Our best foot forward
onno at itmaze.com.au
Wed Nov 14 22:32:11 UTC 2007
On 15/11/07 02:51, Patrick wrote:
> Hi Eoin and list
> I agree that shell scripts are not for beginners. Really I think Ubuntu
> is already really good for the beginners, although a different bred of
> OS , I don't see what is more difficult then let's say windoze. However
> for a beginner administrator, let's say someone who is trying to set up
> a small business network, an FTP server etc, it is a different story.
> Take me for example, I still would not call myself an expert but I have
> come a long way from last year. Last year I set up an FTP server(VSFTP)
> it took me 1-1.5 days. Now I can set one up in 15 minutes because I know
> what to do. I read through the online tutorials and I was instructed to
> type vi /etc/vsftpd.conf. I then had to learn how to use vi(which I
> hate). Then I had to figure out that the tutorial probably should have
> said sudo vi /etc/vsftpd.conf. To boot VSFTP was not my first choice
> there was another open source one that turned out to not be very good.
> I was discouraged and then tried setting up Webmin which took more time
> to learn and in the end did not really do want I wanted it to do so I
> went back to manual editing.
> I have a small business. Things are gong well enough this year but last
> year was a real struggle. 1.5 days really hurt. I can't stand close
> source software but the better business move would have been to pay
> $100-200 on a closed source one click install windoze App.

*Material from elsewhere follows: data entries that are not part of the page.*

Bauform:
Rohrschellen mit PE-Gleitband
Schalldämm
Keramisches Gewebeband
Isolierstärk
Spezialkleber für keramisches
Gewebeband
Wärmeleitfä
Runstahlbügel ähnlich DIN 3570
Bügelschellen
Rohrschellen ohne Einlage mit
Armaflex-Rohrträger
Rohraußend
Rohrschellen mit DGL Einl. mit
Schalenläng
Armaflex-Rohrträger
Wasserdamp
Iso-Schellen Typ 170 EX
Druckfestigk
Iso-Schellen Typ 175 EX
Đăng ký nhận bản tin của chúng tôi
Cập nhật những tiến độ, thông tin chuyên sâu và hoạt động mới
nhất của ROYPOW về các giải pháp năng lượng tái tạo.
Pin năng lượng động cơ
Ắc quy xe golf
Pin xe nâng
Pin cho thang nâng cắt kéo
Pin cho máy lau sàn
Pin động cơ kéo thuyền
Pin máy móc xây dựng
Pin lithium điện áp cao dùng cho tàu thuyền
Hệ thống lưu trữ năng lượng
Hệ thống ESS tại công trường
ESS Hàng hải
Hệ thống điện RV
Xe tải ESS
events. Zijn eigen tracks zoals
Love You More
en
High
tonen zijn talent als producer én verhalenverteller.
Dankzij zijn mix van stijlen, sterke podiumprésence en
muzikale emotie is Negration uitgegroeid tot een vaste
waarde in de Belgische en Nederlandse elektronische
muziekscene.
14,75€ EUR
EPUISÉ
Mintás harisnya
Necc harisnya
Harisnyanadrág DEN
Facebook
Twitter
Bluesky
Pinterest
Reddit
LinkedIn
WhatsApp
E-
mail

> There is tons of great open source software out there but we have to
> lower the barrier to entry. We are fighting Billions of dollars and
> political influence, we can't just be as good as windoze we have to be a
> lot better to get noticed.
> If someone had a script like this for me it would have really helped:
> echo "we are going to install vsftpd"
> sudo apt-get install vsftpd
> echo "you will need to edit the following configuration file to get this
> please change the listen to address to your ip\
> if you want more then anonymous access please add a user name and file
> sudo gedit /etc/vsftp.conf
> echo "now we need to start the server"
> sudo /etc/init.d/vsftpd start
> echo "please check your your FTP server now by typing= ftp your-server ip"
> I think a new administrator could get a server off the ground in an hour
> or so and at no cost. His/Her boss would say great this cost me $20 (or
> whatever the hourly wage is). If I was the new administrator last year
> and I made $20 an hour, my boss wold have said " this cost me $240. We
> should have paid for that Windows one click app.

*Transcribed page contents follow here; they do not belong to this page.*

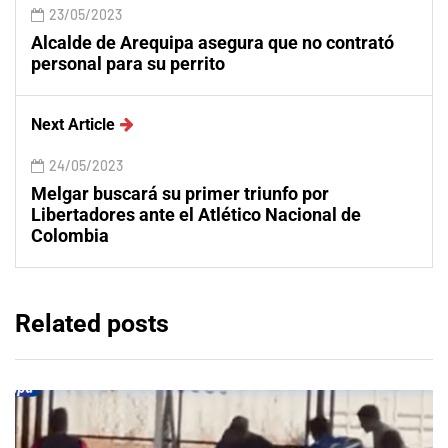
23/05/2023
Alcalde de Arequipa asegura que no contrató
personal para su perrito
Next Article
24/05/2023
Melgar buscará su primer triunfo por
Libertadores ante el Atlético Nacional de
Colombia
Related posts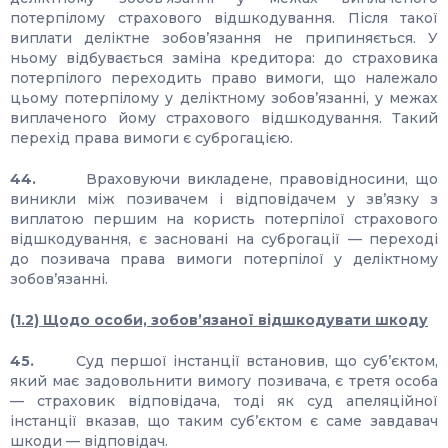
потерпілому страхового відшкодування. Після такої
виплати деліктне зобов’язання не припиняється. У
ньому відбувається заміна кредитора: до страховика
потерпілого переходить право вимоги, що належало
цьому потерпілому у деліктному зобов’язанні, у межах
виплаченого йому страхового відшкодування. Такий
перехід права вимоги є суброгацією.
44.
Враховуючи викладене, правовідносини, що
виникли між позивачем і відповідачем у зв’язку з
виплатою першим на користь потерпілої страхового
відшкодування, є засновані на суброгації — переході
до позивача права вимоги потерпілої у деліктному
зобов’язанні.
(1.2) Щодо особи, зобов’язаної відшкодувати шкоду
45.
Суд першої інстанції встановив, що суб’єктом,
який має задовольнити вимогу позивача, є третя особа
— страховик відповідача, тоді як суд апеляційної
інстанції вказав, що таким суб’єктом є саме завдавач
шкоди — відповідач.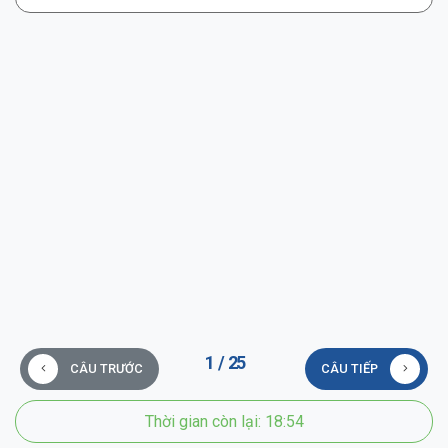
1
/
25
CÂU TRƯỚC
CÂU TIẾP
Thời gian còn lại:
18:54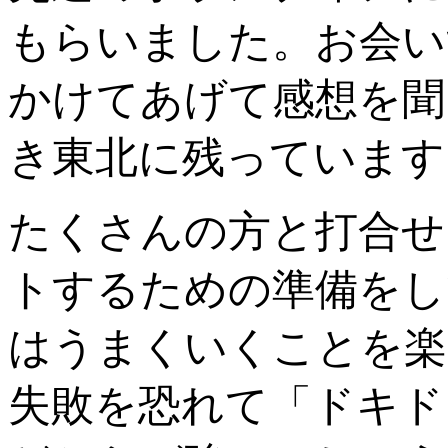
もらいました。お会い
かけてあげて感想を聞
き東北に残っています
たくさんの方と打合せ
トするための準備をし
はうまくいくことを楽
失敗を恐れて「ドキド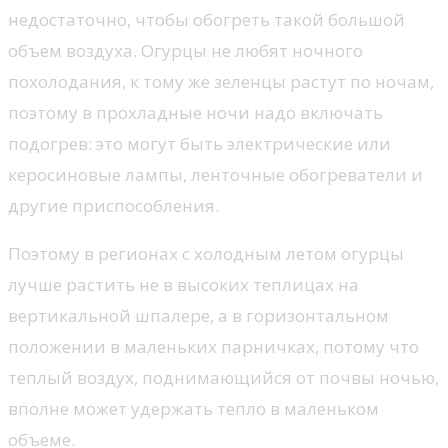
недостаточно, чтобы обогреть такой большой
объем воздуха. Огурцы не любят ночного
похолодания, к тому же зеленцы растут по ночам,
поэтому в прохладные ночи надо включать
подогрев: это могут быть электрические или
керосиновые лампы, ленточные обогреватели и
другие приспособления.
Поэтому в регионах с холодным летом огурцы
лучше растить не в высоких теплицах на
вертикальной шпалере, а в горизонтальном
положении в маленьких парничках, потому что
теплый воздух, поднимающийся от почвы ночью,
вполне может удержать тепло в маленьком
объеме.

> Ubuntu is awesome but maybe it needs to be easier for administrators.
> I would be happy to write a dozen of these scripts but I will need help
> to develop a big repository.
As a business owner I understand exactly what you're saying here, but I
think that what you're proposing as a solution will not actually assist.
Fundamentally, the script(s) you're describing as I see it, are really a
command-line based walk through of a tutorial.
The problem is not getting vsftp installed and configured, the problem
is that you don't know how to do it (yet). One approach to that is
education, that is, documentation that assists you in the process.
Making a shell script to do this is a complete waste of energy because
you're going to end up making a script framework that can deal with
instructions, text, information, branches, mark-up, examples and other
Guess what, that's what a WIKI already does.
So, while I agree that setting up an FTP server shouldn't be hard, the
problem is not "the one click installer", we already have that, it's
called Synaptic, the problem is configuration and documentation.
Now, there are a few things that you personally can do about this:
* Write bug reports that indicate why the current installation of
vsftp "didn't work out of the box", because the whole idea of this
fan-dangled package manager is that it "just works". There are
pre-install and post-install scripts included in many packages.
Perhaps all that is needed is to add or fix some functionality in
* You can contribute WIKI pages to document the process, from
selecting the appropriate package, with reasons why you tried
others and found them to be wanting, what you did to make it work
and how you achieved success.
In my opinion, those two single things would be much more helpful than
writing a script to walk you through the installation process.